Institute of Science and Technology for Brain-Inspired Intelligence, Fudan University, Shanghai, China.
Key Laboratory of Computational Neuroscience and Brain-Inspired Intelligence, Ministry of Education, Shanghai, China.
Nat Commun. 2022 Apr 28;13(1):2326. doi: 10.1038/s41467-022-29843-y.
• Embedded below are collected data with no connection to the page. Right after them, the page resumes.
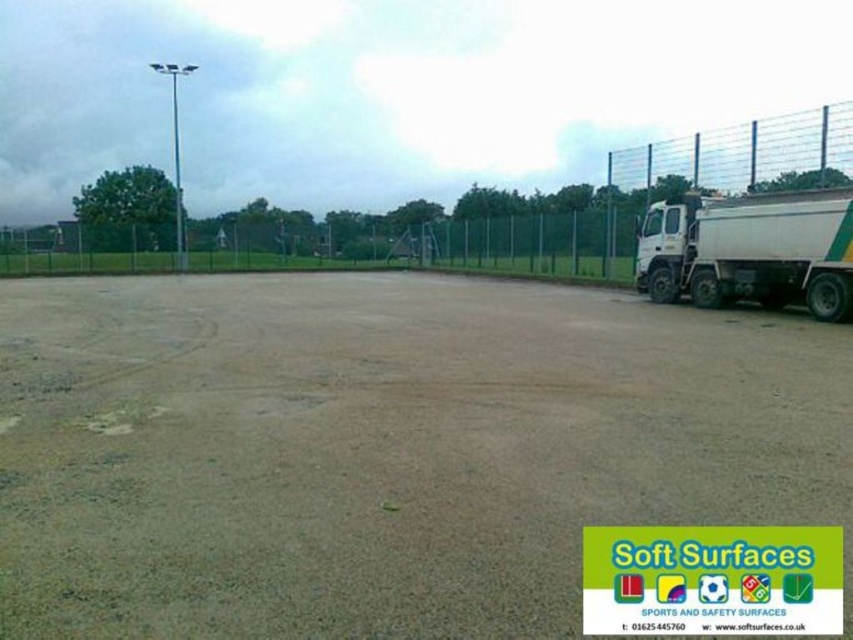 Question: Can you confirm if brown gravel dirt field at center is wider than metal mesh fence at upper right?

Choices:
 (A) no
 (B) yes

Answer: (A)

Question: Which point is farther from the camera taking this photo?

Choices:
 (A) (813, 225)
 (B) (341, 428)
 (C) (633, 172)

Answer: (C)

Question: In this image, where is brown gravel dirt field at center located relative to metal mesh fence at upper right?

Choices:
 (A) right
 (B) left

Answer: (B)

Question: Is brown gravel dirt field at center wider than white matte truck at right?

Choices:
 (A) no
 (B) yes

Answer: (B)

Question: Which point is closer to the camera?

Choices:
 (A) pos(187,388)
 (B) pos(624,164)

Answer: (A)

Question: Which point is farther to the camera?

Choices:
 (A) brown gravel dirt field at center
 (B) metal mesh fence at upper right

Answer: (B) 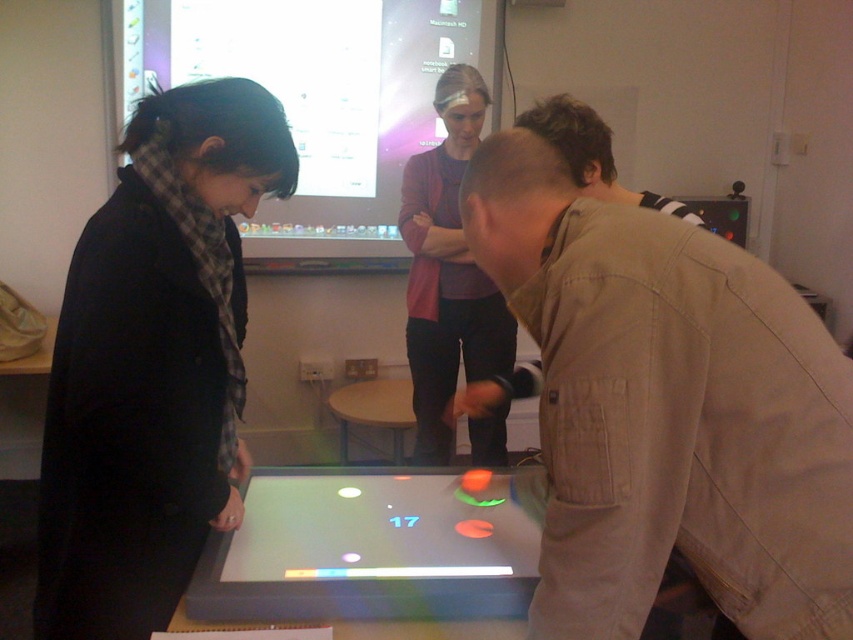 You are a visitor observing the scene and want to take a photo of the matte black screen at upper center and the gray plastic table at center. Which object is wider?

The matte black screen at upper center is wider than the gray plastic table at center.

You are standing in front of the interactive table and notice two objects at the center. Which one is taller, the khaki cotton shirt at center or the gray plastic table at center?

The khaki cotton shirt at center is taller than the gray plastic table at center. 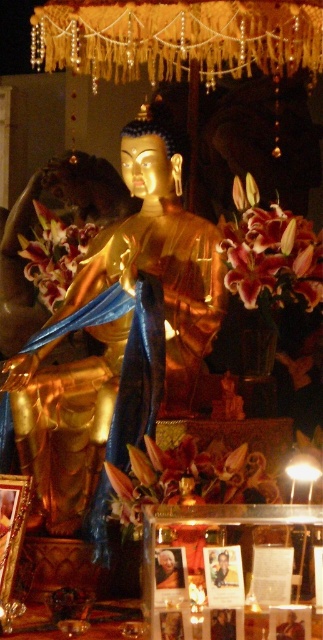 In the scene shown: Can you confirm if pink silk lily at center is positioned to the right of pink lily at left?

Indeed, pink silk lily at center is positioned on the right side of pink lily at left.

Who is more distant from viewer, (280, 230) or (30, 260)?

The point (30, 260) is more distant.

At what (x,y) coordinates should I click in order to perform the action: click on pink silk lily at center. Please return your answer as a coordinate pair (x, y). This screenshot has width=323, height=640. Looking at the image, I should click on (270, 252).

Who is more forward, (127, 512) or (85, 248)?

Point (127, 512) is in front.

In the scene shown: Can you confirm if matte gold statue at center is shorter than pink lily at left?

Yes.

Is point (272, 502) closer to viewer compared to point (48, 273)?

Yes, it is.

The width and height of the screenshot is (323, 640). Find the location of `matte gold statue at center`. matte gold statue at center is located at coordinates (187, 477).

Is gold polished statue at center smaller than pink lily at left?

Actually, gold polished statue at center might be larger than pink lily at left.

Which is below, gold polished statue at center or pink lily at left?

gold polished statue at center is lower down.

Who is more forward, (181, 243) or (40, 227)?

Point (181, 243) is more forward.

Find the location of a particular element. The width and height of the screenshot is (323, 640). gold polished statue at center is located at coordinates (117, 337). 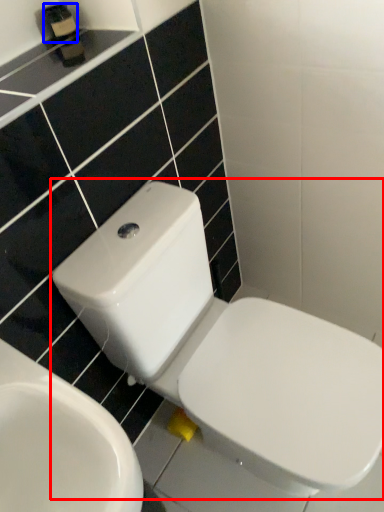 Question: Among these objects, which one is farthest to the camera, toilet (highlighted by a red box) or toiletry (highlighted by a blue box)?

Metagenomic binning is the step in building metagenome-assembled genomes (MAGs) when sequences predicted to originate from the same genome are automatically grouped together. The most widely-used methods for binning are reference-independent, operating de novo and enable the recovery of genomes from previously unsampled clades. However, they do not leverage the knowledge in existing databases. Here, we introduce SemiBin, an open source tool that uses deep siamese neural networks to implement a semi-supervised approach, i.e. SemiBin exploits the information in reference genomes, while retaining the capability of reconstructing high-quality bins that are outside the reference dataset. Using simulated and real microbiome datasets from several different habitats from GMGCv1 (Global Microbial Gene Catalog), including the human gut, non-human guts, and environmental habitats (ocean and soil), we show that SemiBin outperforms existing state-of-the-art binning methods. In particular, compared to other methods, SemiBin returns more high-quality bins with larger taxonomic diversity, including more distinct genera and species.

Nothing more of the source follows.